1. A load type hydrodechlorination catalyst is characterized in that a main catalyst of the catalyst is ruthenium and copper, an auxiliary agent is molybdenum nitride, and a carrier is activated carbon;
the catalyst is prepared by the following steps:
(1) Pretreatment of a carrier: firstly, carrying out acid liquor treatment on carrier activated carbon, washing, drying, then carrying out alkali liquor treatment, and finally washing to be neutral and drying for later use;
(2) Preparation of catalyst intermediate: uniformly mixing a soluble ruthenium salt aqueous solution and a soluble copper salt aqueous solution, and dropwise adding the mixture onto pretreated carrier activated carbon for impregnation to complete the loading of a ruthenium precursor and a copper precursor of a main catalyst on the carrier activated carbon; drying to obtain a catalyst intermediate;
(3) Preparing a catalyst precursor: putting the obtained catalyst intermediate into an ammonia water solution containing ammonium molybdate and hexamethylenetetramine for impregnation, and drying after the impregnation is finished to obtain a catalyst precursor;
(4) Roasting: firstly, placing the obtained catalyst precursor at the constant temperature of 500-800 ℃ for roasting for 2-4 h under the protection of inert gas atmosphere; then placing the mixture at the temperature of 280-350 ℃ for constant-temperature roasting for 2-4 hours in the hydrogen atmosphere to obtain the catalyst.

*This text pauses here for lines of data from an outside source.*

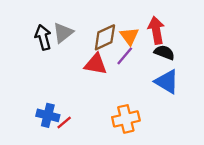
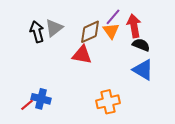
purple line: (125, 56) -> (113, 17), moved
red line: (64, 122) -> (27, 105), moved

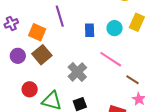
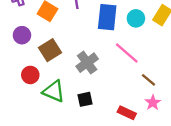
blue rectangle: (90, 30) -> (107, 17), size x1.6
brown square: (42, 55) -> (50, 50), moved

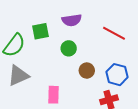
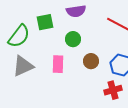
pink rectangle: (54, 95) -> (58, 64), moved

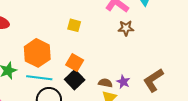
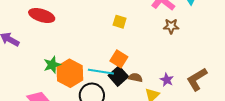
orange hexagon: (37, 53) -> (70, 73), moved
cyan line: (39, 78) -> (101, 72), moved
brown semicircle: (105, 83) -> (135, 78), moved

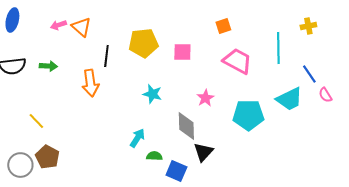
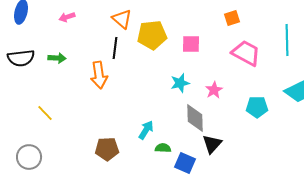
orange triangle: (81, 27) -> (122, 19), moved
cyan star: (152, 94) -> (180, 83), moved, turned -30
cyan pentagon: (248, 115) -> (257, 107), size x0.7
brown pentagon: (47, 157) -> (107, 149), moved, turned -30

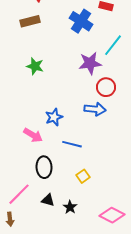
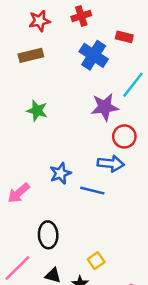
pink arrow: (33, 135) -> (19, 193), moved, turned 108
blue line: (72, 144) -> (92, 191), moved
yellow square: (83, 176) -> (96, 261), moved

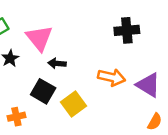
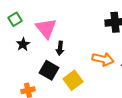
black arrow: (57, 63) -> (60, 48), turned -88

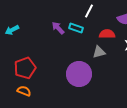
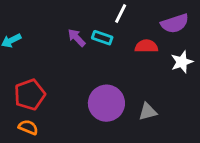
gray triangle: (99, 52) -> (148, 112), moved

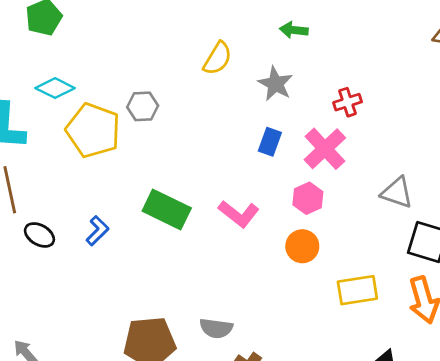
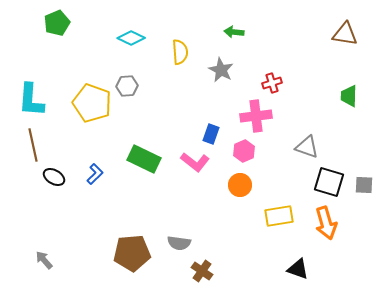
yellow semicircle: (218, 58) -> (180, 52), turned -35
cyan diamond: (55, 88) -> (131, 38), moved
blue rectangle: (270, 142) -> (211, 134), moved
pink cross: (325, 149) -> (256, 116), turned 36

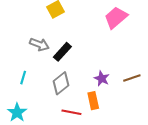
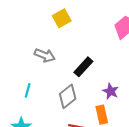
black rectangle: (62, 52) -> (83, 67), moved

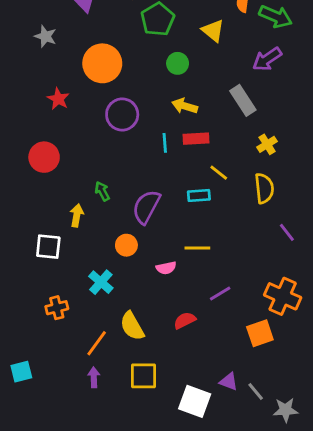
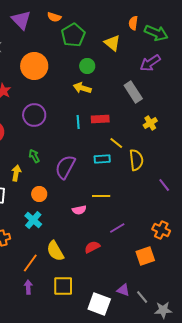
yellow arrow: (185, 106) -> (82, 88), moved
purple circle: (122, 114) -> (34, 115), moved
yellow semicircle: (264, 188) -> (136, 160), moved
orange circle: (126, 245) -> (39, 194), moved
orange cross: (283, 296) -> (161, 230), size x0.7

2. The supported hydrodechlorination catalyst of claim 1, wherein the ruthenium content of the catalyst is 0.05 to 4.0% of the total weight of the catalyst, the copper content is 0.2 to 6.0% of the total weight of the catalyst, and the molybdenum nitride content is 0.5 to 5.0% of the total weight of the catalyst; the balance being carrier active carbon.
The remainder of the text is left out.